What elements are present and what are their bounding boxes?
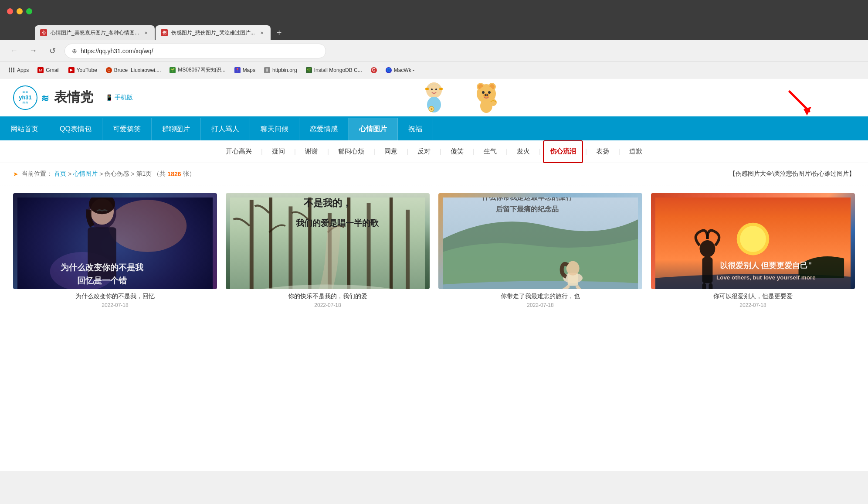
breadcrumb-category[interactable]: 心情图片 bbox=[73, 170, 98, 178]
forward-button[interactable]: → bbox=[26, 44, 40, 58]
nav-chat[interactable]: 聊天问候 bbox=[250, 118, 299, 140]
nav-wish[interactable]: 祝福 bbox=[398, 118, 433, 140]
page-description: 【伤感图片大全\哭泣悲伤图片\伤心难过图片】 bbox=[729, 170, 855, 178]
bookmark-bruce[interactable]: C Bruce_Liuxiaowei.... bbox=[102, 65, 164, 75]
bookmark-gmail-label: Gmail bbox=[46, 67, 59, 73]
svg-line-23 bbox=[790, 92, 809, 111]
tab-1-close[interactable]: ✕ bbox=[142, 29, 149, 36]
svg-text:后留下最痛的纪念品: 后留下最痛的纪念品 bbox=[495, 205, 559, 213]
breadcrumb-area: ➤ 当前位置： 首页 > 心情图片 > 伤心伤感 > 第1页 （共 1826 张… bbox=[0, 163, 868, 185]
svg-rect-6 bbox=[439, 88, 443, 90]
subnav-oppose[interactable]: 反对 bbox=[410, 140, 437, 163]
bookmark-youtube[interactable]: ▶ YouTube bbox=[65, 65, 101, 75]
subnav-happy[interactable]: 开心高兴 bbox=[219, 140, 259, 163]
logo-circle: ≋≋ yh31 ≋≋ bbox=[13, 85, 37, 110]
svg-text:什么你带我是这最幸念的旅行: 什么你带我是这最幸念的旅行 bbox=[481, 198, 573, 201]
bookmark-httpbin[interactable]: 🗑 httpbin.org bbox=[261, 65, 301, 75]
mobile-version-link[interactable]: 📱 手机版 bbox=[105, 94, 133, 102]
nav-home[interactable]: 网站首页 bbox=[0, 118, 49, 140]
breadcrumb-page: 第1页 bbox=[136, 170, 152, 178]
subnav-silly[interactable]: 傻笑 bbox=[444, 140, 471, 163]
breadcrumb-prefix: 当前位置： bbox=[22, 170, 52, 178]
svg-text:Love others, but love yourself: Love others, but love yourself more bbox=[716, 274, 816, 281]
c-red-icon: C bbox=[371, 67, 377, 73]
image-date-4: 2022-07-18 bbox=[651, 302, 855, 308]
nav-qq[interactable]: QQ表情包 bbox=[49, 118, 102, 140]
tab-1[interactable]: 心 心情图片_喜怒哀乐图片_各种心情图... ✕ bbox=[35, 25, 155, 40]
traffic-lights bbox=[7, 8, 32, 14]
back-button[interactable]: ← bbox=[7, 44, 21, 58]
bookmark-macwk[interactable]: 🌐 MacWk - bbox=[382, 65, 418, 75]
subnav-agree[interactable]: 同意 bbox=[377, 140, 404, 163]
img4-content: 以很爱别人 但要更爱自己" Love others, but love your… bbox=[655, 198, 851, 285]
svg-point-19 bbox=[485, 94, 486, 96]
image-thumb-1: 为什么改变你的不是我 回忆是一个错 bbox=[13, 193, 217, 289]
svg-text:为什么改变你的不是我: 为什么改变你的不是我 bbox=[60, 262, 144, 272]
nav-mood[interactable]: 心情图片 bbox=[349, 118, 398, 140]
nav-scold[interactable]: 打人骂人 bbox=[201, 118, 250, 140]
image-card-1[interactable]: 为什么改变你的不是我 回忆是一个错 为什么改变你的不是我，回忆 2022-07-… bbox=[13, 193, 217, 308]
mascot-2 bbox=[469, 81, 504, 116]
close-button[interactable] bbox=[7, 8, 13, 14]
bookmark-youtube-label: YouTube bbox=[77, 67, 97, 73]
subnav-angry[interactable]: 生气 bbox=[477, 140, 504, 163]
image-card-2[interactable]: 不是我的， 我们的爱是唱一半的歌 你的快乐不是我的，我们的爱 2022-07-1… bbox=[226, 193, 430, 308]
svg-point-4 bbox=[435, 89, 437, 90]
bookmark-c-red[interactable]: C bbox=[367, 65, 380, 75]
bookmark-macwk-label: MacWk - bbox=[394, 67, 414, 73]
image-date-1: 2022-07-18 bbox=[13, 302, 217, 308]
image-card-4[interactable]: 以很爱别人 但要更爱自己" Love others, but love your… bbox=[651, 193, 855, 308]
bookmark-mongodb[interactable]: 🌿 Install MongoDB C... bbox=[302, 65, 366, 75]
browser-addressbar: ← → ↺ ⊕ https://qq.yh31.com/xq/wq/ bbox=[0, 40, 868, 62]
bookmark-maps[interactable]: 📍 Maps bbox=[231, 65, 259, 75]
gmail-icon: M bbox=[37, 67, 44, 73]
address-text: https://qq.yh31.com/xq/wq/ bbox=[81, 48, 319, 54]
tab-2[interactable]: 伤 伤感图片_悲伤图片_哭泣难过图片... ✕ bbox=[156, 25, 270, 40]
nav-love[interactable]: 恋爱情感 bbox=[299, 118, 349, 140]
bookmark-apps[interactable]: Apps bbox=[5, 65, 32, 75]
nav-group[interactable]: 群聊图片 bbox=[152, 118, 201, 140]
subnav-rage[interactable]: 发火 bbox=[510, 140, 537, 163]
breadcrumb-sep2: > bbox=[99, 170, 103, 177]
nav-cute[interactable]: 可爱搞笑 bbox=[102, 118, 152, 140]
image-thumb-3: 什么你带我是这最幸念的旅行 后留下最痛的纪念品 bbox=[438, 193, 642, 289]
tab-2-close[interactable]: ✕ bbox=[258, 29, 265, 36]
breadcrumb-home[interactable]: 首页 bbox=[54, 170, 66, 178]
browser-tabbar: 心 心情图片_喜怒哀乐图片_各种心情图... ✕ 伤 伤感图片_悲伤图片_哭泣难… bbox=[0, 23, 868, 40]
image-date-2: 2022-07-18 bbox=[226, 302, 430, 308]
new-tab-button[interactable]: + bbox=[271, 25, 287, 40]
mobile-label: 手机版 bbox=[115, 94, 133, 102]
subnav-sad[interactable]: 伤心流泪 bbox=[543, 140, 583, 163]
minimize-button[interactable] bbox=[17, 8, 23, 14]
bookmark-maps-label: Maps bbox=[243, 67, 255, 73]
svg-point-22 bbox=[490, 99, 497, 106]
tab-1-favicon: 心 bbox=[40, 29, 47, 36]
address-bar[interactable]: ⊕ https://qq.yh31.com/xq/wq/ bbox=[64, 44, 326, 58]
svg-point-17 bbox=[488, 91, 491, 94]
bookmark-gmail[interactable]: M Gmail bbox=[34, 65, 63, 75]
arrow-indicator bbox=[781, 87, 816, 124]
logo-title: ≋ 表情党 bbox=[41, 89, 93, 106]
refresh-button[interactable]: ↺ bbox=[45, 44, 59, 58]
image-card-3[interactable]: 什么你带我是这最幸念的旅行 后留下最痛的纪念品 你带走了我最难忘的旅行，也 20… bbox=[438, 193, 642, 308]
bookmark-ms08067[interactable]: 🌱 MS08067网安知识... bbox=[166, 65, 229, 75]
breadcrumb-total-prefix: （共 bbox=[153, 170, 166, 178]
breadcrumb-sep3: > bbox=[131, 170, 134, 177]
subnav-doubt[interactable]: 疑问 bbox=[265, 140, 292, 163]
subnav-thanks[interactable]: 谢谢 bbox=[298, 140, 325, 163]
subnav-sorry[interactable]: 道歉 bbox=[622, 140, 649, 163]
svg-rect-59 bbox=[702, 283, 706, 289]
tab-2-title: 伤感图片_悲伤图片_哭泣难过图片... bbox=[171, 29, 254, 37]
image-thumb-4: 以很爱别人 但要更爱自己" Love others, but love your… bbox=[651, 193, 855, 289]
breadcrumb-arrow-icon: ➤ bbox=[13, 170, 18, 177]
site-logo[interactable]: ≋≋ yh31 ≋≋ ≋ 表情党 📱 手机版 bbox=[13, 85, 133, 110]
image-title-1: 为什么改变你的不是我，回忆 bbox=[13, 293, 217, 300]
subnav-annoy[interactable]: 郁闷心烦 bbox=[331, 140, 371, 163]
maximize-button[interactable] bbox=[26, 8, 32, 14]
subnav-praise[interactable]: 表扬 bbox=[589, 140, 616, 163]
bruce-icon: C bbox=[106, 67, 112, 73]
img3-content: 什么你带我是这最幸念的旅行 后留下最痛的纪念品 bbox=[443, 198, 638, 285]
image-title-3: 你带走了我最难忘的旅行，也 bbox=[438, 293, 642, 300]
svg-text:以很爱别人 但要更爱自己": 以很爱别人 但要更爱自己" bbox=[720, 261, 812, 270]
svg-point-20 bbox=[486, 94, 488, 96]
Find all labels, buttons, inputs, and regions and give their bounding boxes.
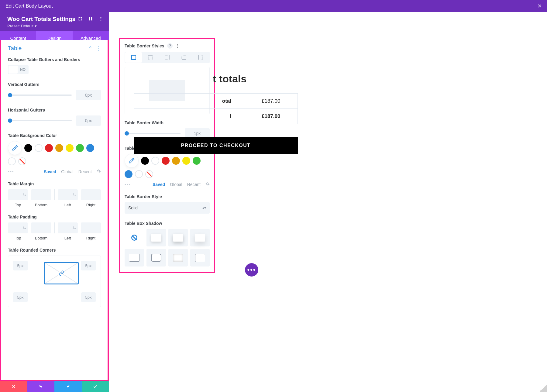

■ Problem details
Search the records for the word "但要更爱自己". Copy each line where it appears.

■ Solution to the problem
img4-content: 以很爱别人 但要更爱自己" Love others, but love your… bbox=[655, 198, 851, 285]
image-card-4[interactable]: 以很爱别人 但要更爱自己" Love others, but love your… bbox=[651, 193, 855, 308]
image-thumb-4: 以很爱别人 但要更爱自己" Love others, but love your… bbox=[651, 193, 855, 289]
svg-text:以很爱别人 但要更爱自己": 以很爱别人 但要更爱自己" bbox=[720, 261, 812, 270]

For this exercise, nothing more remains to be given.